*EXERCISE*: From the records below, set down exactly the lines starting with the line that contains "the second collection by Rosie Stock" and going on through the line that contains "company's approach and objectives". Nothing else is wanted.

*DATA EXTRACTS*:
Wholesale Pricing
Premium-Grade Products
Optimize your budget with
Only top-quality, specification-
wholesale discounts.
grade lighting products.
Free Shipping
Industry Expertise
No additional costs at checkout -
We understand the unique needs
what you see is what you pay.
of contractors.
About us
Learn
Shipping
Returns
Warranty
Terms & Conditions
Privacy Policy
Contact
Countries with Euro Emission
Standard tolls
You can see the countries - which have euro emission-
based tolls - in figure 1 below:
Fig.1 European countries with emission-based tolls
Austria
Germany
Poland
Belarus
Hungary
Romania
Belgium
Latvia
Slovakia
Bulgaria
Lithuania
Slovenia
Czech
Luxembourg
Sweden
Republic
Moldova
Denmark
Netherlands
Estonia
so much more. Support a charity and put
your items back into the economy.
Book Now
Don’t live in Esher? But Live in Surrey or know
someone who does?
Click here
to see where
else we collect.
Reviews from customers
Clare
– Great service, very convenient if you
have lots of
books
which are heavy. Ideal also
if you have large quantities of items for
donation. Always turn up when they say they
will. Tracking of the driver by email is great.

---

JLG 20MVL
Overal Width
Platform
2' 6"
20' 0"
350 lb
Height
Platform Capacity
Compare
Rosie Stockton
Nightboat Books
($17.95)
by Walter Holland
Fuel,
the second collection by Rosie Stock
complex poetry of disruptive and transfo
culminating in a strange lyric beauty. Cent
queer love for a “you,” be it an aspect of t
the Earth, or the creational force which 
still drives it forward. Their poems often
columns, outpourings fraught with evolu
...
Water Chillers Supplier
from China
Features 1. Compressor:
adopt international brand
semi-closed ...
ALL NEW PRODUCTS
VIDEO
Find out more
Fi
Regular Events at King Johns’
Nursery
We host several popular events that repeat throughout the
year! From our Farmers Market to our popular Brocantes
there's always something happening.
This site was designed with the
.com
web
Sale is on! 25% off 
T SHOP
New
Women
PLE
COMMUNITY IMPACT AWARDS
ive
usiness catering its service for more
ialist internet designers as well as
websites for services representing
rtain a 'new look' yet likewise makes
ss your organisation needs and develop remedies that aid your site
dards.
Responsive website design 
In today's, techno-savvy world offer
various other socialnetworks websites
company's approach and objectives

*YOUR SOLUTION*:
the second collection by Rosie Stock
complex poetry of disruptive and transfo
culminating in a strange lyric beauty. Cent
queer love for a “you,” be it an aspect of t
the Earth, or the creational force which 
still drives it forward. Their poems often
columns, outpourings fraught with evolu
...
Water Chillers Supplier
from China
Features 1. Compressor:
adopt international brand
semi-closed ...
ALL NEW PRODUCTS
VIDEO
Find out more
Fi
Regular Events at King Johns’
Nursery
We host several popular events that repeat throughout the
year! From our Farmers Market to our popular Brocantes
there's always something happening.
This site was designed with the
.com
web
Sale is on! 25% off 
T SHOP
New
Women
PLE
COMMUNITY IMPACT AWARDS
ive
usiness catering its service for more
ialist internet designers as well as
websites for services representing
rtain a 'new look' yet likewise makes
ss your organisation needs and develop remedies that aid your site
dards.
Responsive website design 
In today's, techno-savvy world offer
various other socialnetworks websites
company's approach and objectives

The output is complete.